_WHAT YOU WILL DO:_ Starting with the line that contains "Mask anything matching 'gallbladder'." and ending with the last line of the entries, repeat exactly those lines and nothing else, pictures excluded.

Collection entries
=====

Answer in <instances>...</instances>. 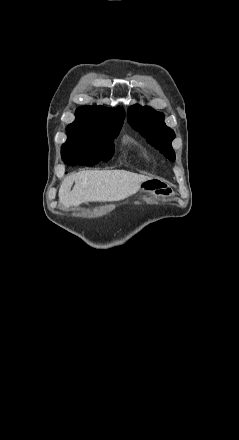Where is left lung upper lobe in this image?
Masks as SVG:
<instances>
[{"instance_id":"1","label":"left lung upper lobe","mask_w":239,"mask_h":440,"mask_svg":"<svg viewBox=\"0 0 239 440\" xmlns=\"http://www.w3.org/2000/svg\"><path fill=\"white\" fill-rule=\"evenodd\" d=\"M127 116L133 129L139 131L149 143L170 161L175 160V153L171 146L175 133L165 125L162 113L150 107L133 105L128 108Z\"/></svg>"}]
</instances>
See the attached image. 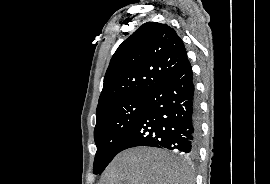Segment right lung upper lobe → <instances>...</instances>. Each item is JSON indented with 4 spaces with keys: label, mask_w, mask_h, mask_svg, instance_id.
Instances as JSON below:
<instances>
[{
    "label": "right lung upper lobe",
    "mask_w": 270,
    "mask_h": 184,
    "mask_svg": "<svg viewBox=\"0 0 270 184\" xmlns=\"http://www.w3.org/2000/svg\"><path fill=\"white\" fill-rule=\"evenodd\" d=\"M184 43L166 24L147 22L114 53L104 78L97 117L103 108L147 96L187 61Z\"/></svg>",
    "instance_id": "1"
}]
</instances>
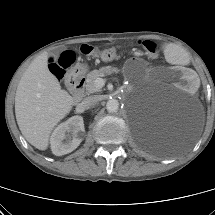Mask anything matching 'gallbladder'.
I'll return each instance as SVG.
<instances>
[{
	"label": "gallbladder",
	"instance_id": "obj_1",
	"mask_svg": "<svg viewBox=\"0 0 215 215\" xmlns=\"http://www.w3.org/2000/svg\"><path fill=\"white\" fill-rule=\"evenodd\" d=\"M64 50H65V48H63V47L56 48V49H54V50L50 53V56L56 58V57H58Z\"/></svg>",
	"mask_w": 215,
	"mask_h": 215
}]
</instances>
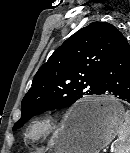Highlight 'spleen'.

=====

_RESULT OF THE EXERCISE:_
Mask anything matching 'gallbladder'.
I'll return each instance as SVG.
<instances>
[{
	"label": "gallbladder",
	"instance_id": "obj_1",
	"mask_svg": "<svg viewBox=\"0 0 215 215\" xmlns=\"http://www.w3.org/2000/svg\"><path fill=\"white\" fill-rule=\"evenodd\" d=\"M64 50H65V48H63V47L56 48V49H54V50L50 53V56L56 58V57H58Z\"/></svg>",
	"mask_w": 215,
	"mask_h": 215
}]
</instances>
Highlight 'spleen'.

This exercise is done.